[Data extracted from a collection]
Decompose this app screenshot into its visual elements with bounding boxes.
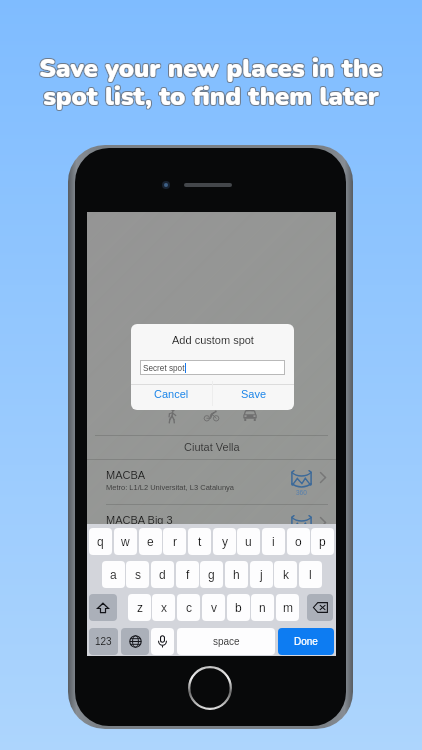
button[interactable]: n: [251, 594, 274, 621]
button[interactable]: m: [276, 594, 299, 621]
staticText: t: [198, 535, 202, 548]
button[interactable]: Driving: [243, 410, 257, 421]
button[interactable]: 123: [89, 628, 118, 655]
staticText: Save: [241, 388, 267, 400]
staticText: Metro: L1/L2 Universitat, L3 Catalunya: [106, 483, 234, 491]
staticText: n: [259, 601, 266, 614]
button[interactable]: x: [152, 594, 175, 621]
button[interactable]: g: [200, 561, 223, 588]
staticText: 360: [296, 489, 307, 496]
staticText: m: [283, 601, 293, 614]
staticText: space: [213, 636, 240, 647]
button[interactable]: Shift: [89, 594, 117, 621]
button[interactable]: Cycling: [204, 410, 219, 421]
staticText: Secret spot: [143, 364, 185, 373]
staticText: l: [309, 568, 312, 581]
staticText: a: [110, 568, 117, 581]
staticText: j: [260, 568, 263, 581]
staticText: Done: [294, 636, 318, 647]
staticText: f: [186, 568, 190, 581]
staticText: Cancel: [154, 388, 189, 400]
staticText: z: [137, 601, 143, 614]
button[interactable]: Save: [213, 381, 294, 406]
staticText: q: [97, 535, 104, 548]
staticText: Save your new places in the spot list, t…: [38, 50, 382, 113]
staticText: s: [135, 568, 141, 581]
button[interactable]: h: [225, 561, 248, 588]
button[interactable]: MACBA Big 3: [87, 505, 336, 539]
button[interactable]: v: [202, 594, 225, 621]
button[interactable]: q: [89, 528, 112, 555]
button[interactable]: y: [213, 528, 236, 555]
button[interactable]: s: [126, 561, 149, 588]
staticText: b: [235, 601, 242, 614]
button[interactable]: l: [299, 561, 322, 588]
button[interactable]: Secret spot: [140, 360, 285, 375]
staticText: 360: [296, 534, 307, 541]
staticText: d: [159, 568, 166, 581]
button[interactable]: c: [177, 594, 200, 621]
staticText: Save your new places in the spot list, t…: [40, 52, 384, 115]
staticText: Save your new places in the spot list, t…: [39, 50, 383, 113]
button[interactable]: e: [139, 528, 162, 555]
staticText: w: [121, 535, 130, 548]
button[interactable]: o: [287, 528, 310, 555]
staticText: 123: [95, 636, 112, 647]
staticText: Save your new places in the spot list, t…: [38, 52, 382, 115]
staticText: x: [161, 601, 167, 614]
button[interactable]: j: [250, 561, 273, 588]
button[interactable]: i: [262, 528, 285, 555]
staticText: Save your new places in the spot list, t…: [39, 51, 383, 114]
staticText: p: [319, 535, 326, 548]
button[interactable]: r: [163, 528, 186, 555]
button[interactable]: Next keyboard: [121, 628, 149, 655]
button[interactable]: f: [176, 561, 199, 588]
button[interactable]: MACBA: [87, 460, 336, 504]
staticText: g: [208, 568, 215, 581]
button[interactable]: u: [237, 528, 260, 555]
staticText: i: [272, 535, 275, 548]
button[interactable]: Backspace: [307, 594, 333, 621]
button[interactable]: z: [128, 594, 151, 621]
button[interactable]: Cancel: [131, 381, 212, 406]
button[interactable]: Dictation: [151, 628, 174, 655]
staticText: Save your new places in the spot list, t…: [38, 51, 382, 114]
button[interactable]: Walking: [168, 409, 177, 423]
button[interactable]: b: [227, 594, 250, 621]
staticText: Save your new places in the spot list, t…: [40, 50, 384, 113]
button[interactable]: a: [102, 561, 125, 588]
staticText: k: [283, 568, 289, 581]
staticText: MACBA: [106, 469, 146, 481]
staticText: c: [186, 601, 192, 614]
staticText: Add custom spot: [172, 334, 254, 346]
staticText: u: [245, 535, 252, 548]
button[interactable]: k: [274, 561, 297, 588]
staticText: Save your new places in the spot list, t…: [40, 51, 384, 114]
button[interactable]: Home: [188, 666, 232, 710]
staticText: Ciutat Vella: [184, 441, 240, 453]
staticText: h: [233, 568, 240, 581]
button[interactable]: d: [151, 561, 174, 588]
staticText: Save your new places in the spot list, t…: [39, 52, 383, 115]
staticText: y: [222, 535, 228, 548]
staticText: r: [173, 535, 177, 548]
button[interactable]: t: [188, 528, 211, 555]
button[interactable]: space: [177, 628, 275, 655]
staticText: v: [211, 601, 217, 614]
staticText: o: [295, 535, 302, 548]
staticText: MACBA Big 3: [106, 514, 173, 526]
button[interactable]: Done: [278, 628, 334, 655]
button[interactable]: p: [311, 528, 334, 555]
button[interactable]: w: [114, 528, 137, 555]
staticText: e: [147, 535, 154, 548]
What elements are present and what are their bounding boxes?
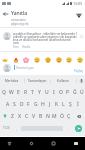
button[interactable]: Emoji bbox=[77, 57, 83, 63]
staticText: Ğ bbox=[73, 89, 77, 96]
button[interactable]: Home bbox=[26, 138, 37, 149]
button[interactable]: Ğ bbox=[71, 86, 78, 98]
staticText: W bbox=[9, 89, 14, 96]
staticText: P bbox=[66, 89, 70, 96]
staticText: . bbox=[67, 126, 68, 131]
button[interactable]: Paylaş bbox=[74, 69, 83, 73]
button[interactable]: T bbox=[29, 86, 36, 98]
staticText: Ş bbox=[69, 101, 72, 108]
staticText: com bbox=[13, 41, 19, 44]
button[interactable]: O bbox=[57, 86, 64, 98]
staticText: X bbox=[18, 113, 22, 120]
button[interactable]: Hide keyboard bbox=[4, 138, 15, 149]
staticText: K bbox=[55, 101, 59, 108]
button[interactable]: S bbox=[11, 98, 18, 110]
staticText: İ bbox=[77, 101, 79, 108]
button[interactable]: Emoji bbox=[45, 57, 51, 63]
button[interactable]: B bbox=[37, 110, 44, 122]
staticText: B bbox=[39, 113, 43, 120]
button[interactable]: I bbox=[50, 86, 57, 98]
button[interactable]: Tamamlayan bbox=[25, 75, 50, 86]
button[interactable]: P bbox=[64, 86, 71, 98]
staticText: Q bbox=[2, 89, 6, 96]
staticText: acarbilen @onadisor · etkinliğin yerleşk… bbox=[13, 32, 77, 35]
staticText: Ö bbox=[60, 113, 64, 120]
staticText: A bbox=[6, 101, 10, 108]
button[interactable]: K bbox=[53, 98, 60, 110]
staticText: M bbox=[52, 113, 57, 120]
staticText: D bbox=[20, 101, 24, 108]
staticText: O bbox=[59, 89, 63, 96]
button[interactable]: ?123 bbox=[0, 122, 12, 134]
button[interactable]: Crown emoji bbox=[2, 57, 8, 63]
button[interactable]: Emoji bbox=[34, 57, 40, 63]
button[interactable]: İ bbox=[74, 98, 81, 110]
button[interactable]: Merhaba bbox=[0, 75, 24, 86]
button[interactable]: C bbox=[23, 110, 30, 122]
button[interactable]: Z bbox=[9, 110, 16, 122]
button[interactable]: Kullanıcı bbox=[51, 75, 76, 86]
staticText: G bbox=[34, 101, 38, 108]
button[interactable]: V bbox=[30, 110, 37, 122]
button[interactable]: Emoji bbox=[56, 57, 62, 63]
button[interactable]: U bbox=[43, 86, 50, 98]
staticText: ?123 bbox=[3, 126, 10, 130]
button[interactable]: R bbox=[22, 86, 29, 98]
button[interactable]: Back bbox=[0, 9, 11, 19]
staticText: Z bbox=[11, 113, 14, 120]
button[interactable]: D bbox=[18, 98, 25, 110]
staticText: U bbox=[45, 89, 49, 96]
button[interactable]: Blossom emoji bbox=[23, 57, 29, 63]
button[interactable]: Ş bbox=[67, 98, 74, 110]
staticText: Kullanıcı bbox=[57, 79, 70, 83]
button[interactable]: Q bbox=[0, 86, 8, 98]
button[interactable]: Fire emoji bbox=[13, 57, 19, 63]
button[interactable]: Recents bbox=[48, 138, 59, 149]
staticText: E bbox=[17, 89, 20, 96]
staticText: Merhaba bbox=[5, 79, 19, 83]
staticText: kısa ve alkollü fonksiyonel alkolfonksiy… bbox=[13, 38, 71, 41]
button[interactable]: J bbox=[46, 98, 53, 110]
button[interactable]: F bbox=[25, 98, 32, 110]
staticText: H bbox=[41, 101, 45, 108]
staticText: Tüm bbox=[13, 45, 19, 49]
button[interactable]: Send bbox=[75, 125, 82, 132]
button[interactable]: X bbox=[16, 110, 23, 122]
button[interactable]: Ü bbox=[78, 86, 85, 98]
staticText: Ü bbox=[80, 89, 84, 96]
button[interactable]: Voice input bbox=[77, 75, 85, 86]
staticText: V bbox=[32, 113, 36, 120]
staticText: S bbox=[13, 101, 16, 108]
staticText: etkinlik ve paylaşım alanı tasarımı yük … bbox=[13, 35, 77, 38]
button[interactable]: G bbox=[32, 98, 39, 110]
button[interactable]: , bbox=[12, 122, 21, 134]
button[interactable]: Switch keyboard bbox=[70, 138, 81, 149]
staticText: Paylaş bbox=[74, 69, 83, 73]
button[interactable]: M bbox=[51, 110, 58, 122]
button[interactable]: Ö bbox=[58, 110, 65, 122]
button[interactable]: E bbox=[15, 86, 22, 98]
button[interactable]: N bbox=[44, 110, 51, 122]
button[interactable]: More options bbox=[78, 32, 85, 43]
staticText: T bbox=[31, 89, 34, 96]
button[interactable]: H bbox=[39, 98, 46, 110]
staticText: Ç bbox=[67, 113, 71, 120]
button[interactable]: A bbox=[4, 98, 11, 110]
staticText: , bbox=[16, 126, 17, 131]
button[interactable]: L bbox=[60, 98, 67, 110]
staticText: Yanıtını yaz bbox=[16, 65, 34, 70]
staticText: 13:05 bbox=[73, 1, 83, 6]
button[interactable]: Y bbox=[36, 86, 43, 98]
button[interactable]: Backspace bbox=[72, 110, 85, 122]
staticText: I bbox=[53, 89, 55, 96]
staticText: F bbox=[27, 101, 30, 108]
button[interactable]: W bbox=[8, 86, 15, 98]
button[interactable]: Ç bbox=[65, 110, 72, 122]
button[interactable]: Twitter bbox=[73, 9, 85, 22]
button[interactable]: Emoji bbox=[66, 57, 72, 63]
staticText: Yanıtla bbox=[11, 10, 28, 17]
staticText: consectetur adipiscing elit informationa… bbox=[11, 18, 34, 26]
button[interactable]: Shift bbox=[0, 110, 9, 122]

Assigned task:
Go through the records above and, whenever a line includes the word "Cancel", copy it.

Solution:
staticText: Cancel: [154, 388, 189, 400]
button[interactable]: Cancel: [131, 381, 212, 406]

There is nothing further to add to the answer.